# Chapter 9: Advanced Comprehensions

**Chapter 9 - Learning Python, 5th Edition**

Comprehensions are concise, readable expressions for building collections
from iterables. Python offers list, dict, set, and generator comprehensions.
Mastering them -- including nested forms, filtering, and the walrus operator --
is key to writing expressive, efficient Python.

## Key Concepts
- **List comprehensions**: `[expr for x in iterable if cond]`
- **Dict comprehensions**: `{k: v for x in iterable}`
- **Set comprehensions**: `{expr for x in iterable}`
- **Generator expressions**: `(expr for x in iterable)` -- lazy, memory-efficient
- **Walrus operator (`:=`)**: Assignment inside expressions (PEP 572)

## Section 1: List Comprehensions with Complex Conditions

List comprehensions can include multiple `if` clauses and arbitrary
expressions.

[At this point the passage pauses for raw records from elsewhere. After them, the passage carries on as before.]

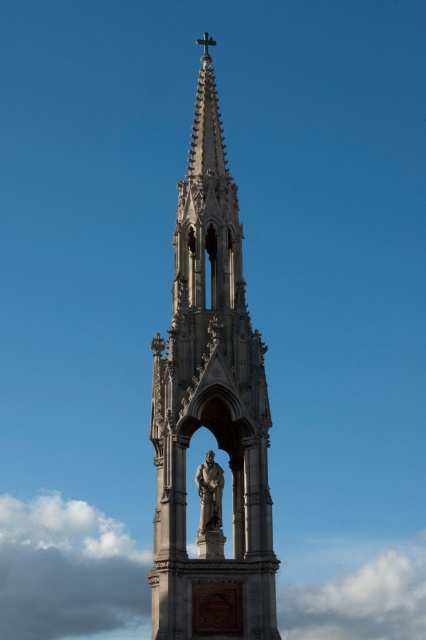 Can you confirm if stone gothic tower at center is positioned above bronze statue at center?

Indeed, stone gothic tower at center is positioned over bronze statue at center.

Is stone gothic tower at center wider than bronze statue at center?

Yes.

Who is more distant from viewer, (178, 403) or (207, 497)?

Positioned behind is point (207, 497).

The height and width of the screenshot is (640, 426). Identify the location of stone gothic tower at center. coord(210,408). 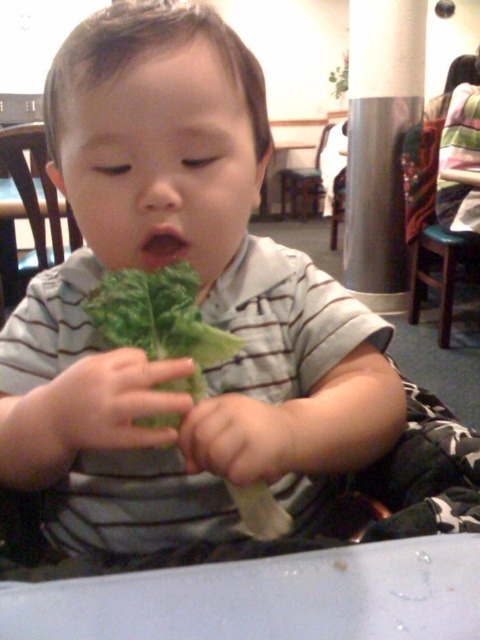 Question: Which object is positioned farthest from the metallic silver chair at upper center?

Choices:
 (A) green fabric chair at right
 (B) green leafy at center
 (C) wooden chair at left

Answer: (B)

Question: Does green fabric chair at right appear on the left side of wooden chair at left?

Choices:
 (A) yes
 (B) no

Answer: (B)

Question: Which object appears closest to the camera in this image?

Choices:
 (A) wooden chair at left
 (B) green fabric chair at right
 (C) green leafy at center

Answer: (C)

Question: Can you confirm if green leafy at center is positioned below green fabric chair at right?

Choices:
 (A) yes
 (B) no

Answer: (A)

Question: Is green fabric chair at right to the right of wooden chair at left from the viewer's perspective?

Choices:
 (A) no
 (B) yes

Answer: (B)

Question: Among these objects, which one is nearest to the camera?

Choices:
 (A) green fabric chair at right
 (B) wooden chair at left
 (C) metallic silver chair at upper center

Answer: (B)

They replace verbose `for`/`append` patterns with a single
readable expression.

In [None]:
# Basic filtering and transformation
numbers: list[int] = list(range(1, 21))

# Even squares
even_squares: list[int] = [n ** 2 for n in numbers if n % 2 == 0]
print(f"Even squares: {even_squares}")

# Multiple conditions: numbers divisible by 2 AND 3
div_2_and_3: list[int] = [n for n in numbers if n % 2 == 0 if n % 3 == 0]
print(f"Divisible by 2 and 3: {div_2_and_3}")

# Conditional expression (ternary) in the output
labels: list[str] = [f"{n} (even)" if n % 2 == 0 else f"{n} (odd)" for n in range(1, 8)]
print(f"Labels: {labels}")

# Complex filtering with function calls
words: list[str] = ["Python", "is", "a", "powerful", "language", "for", "data"]
long_capitalized: list[str] = [
    w.upper() for w in words if len(w) > 3 if w[0].islower()
]
print(f"Long lowercase words, uppercased: {long_capitalized}")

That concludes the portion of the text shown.